İşte bu; içinin nâralandığı andır!..
Gönlünün yaralandığı andır!..
……
İşte o an;
Alırsın akan denizden, "içinden mektubu çalınmış" cam şişeyi…
Zorlayarak çıkarırsın ağzındaki mantarı; dökersin, dökülmez… Bakarsın, görülmez… Üflersin bari o da sana üflesin diye; üfler!..
Ama üfler mi, öf’ler mi bilmezsin!..
Sen, otururken uzakta, bir denizin kıyısında…

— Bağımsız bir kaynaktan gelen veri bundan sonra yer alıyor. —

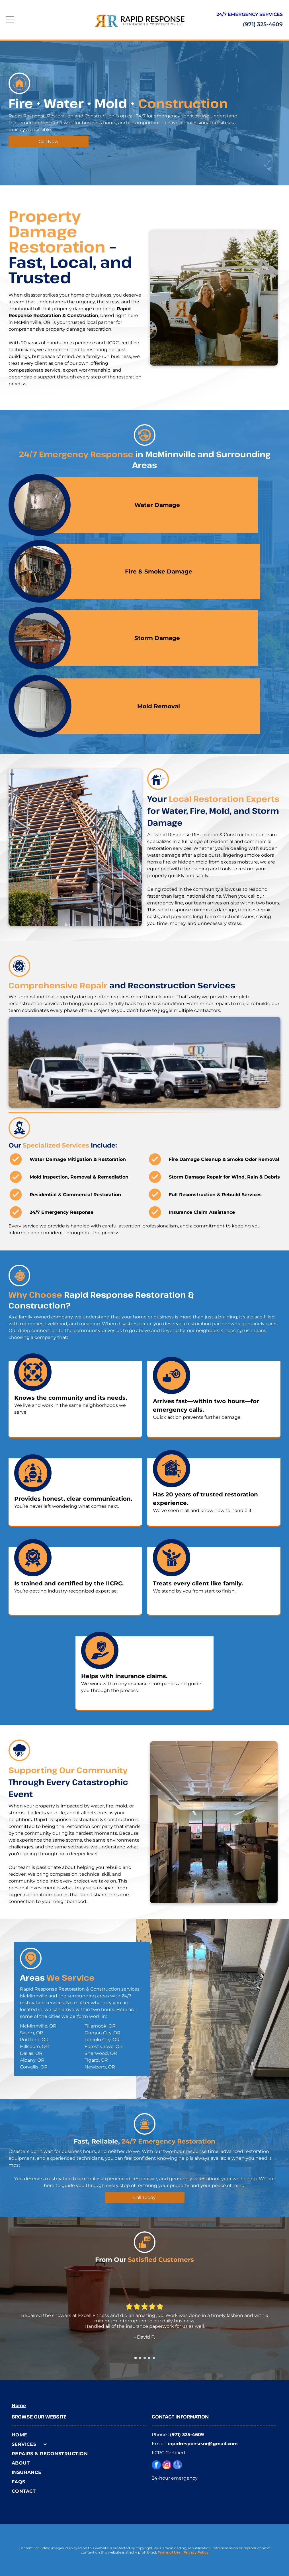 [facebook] (156, 2465)
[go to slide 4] (149, 2358)
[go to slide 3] (145, 2358)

Ben, önümden geçen "mektubu çalınmış" şişeyi boğazına kadar suya batırıp, mantarını çektiğim deliğinden bakarım; görmek için seni…
…..
Ama, gördüğüm; deniz mavisidir!..
……………
….işte ben, (nadiren de olsa) aynen böyle yazılar yazarım gelen mektupların içine. Sahipleri bilmez bunu, sadece hissederler. Hissederler ama "bir histi" deer, geçerler… İşte, ilk mektubun geldiğinden sonraki yazı, ilk satırlarının kucağına dökülmüş böyle bir deste güldü; bahçemde büyüttüğüm!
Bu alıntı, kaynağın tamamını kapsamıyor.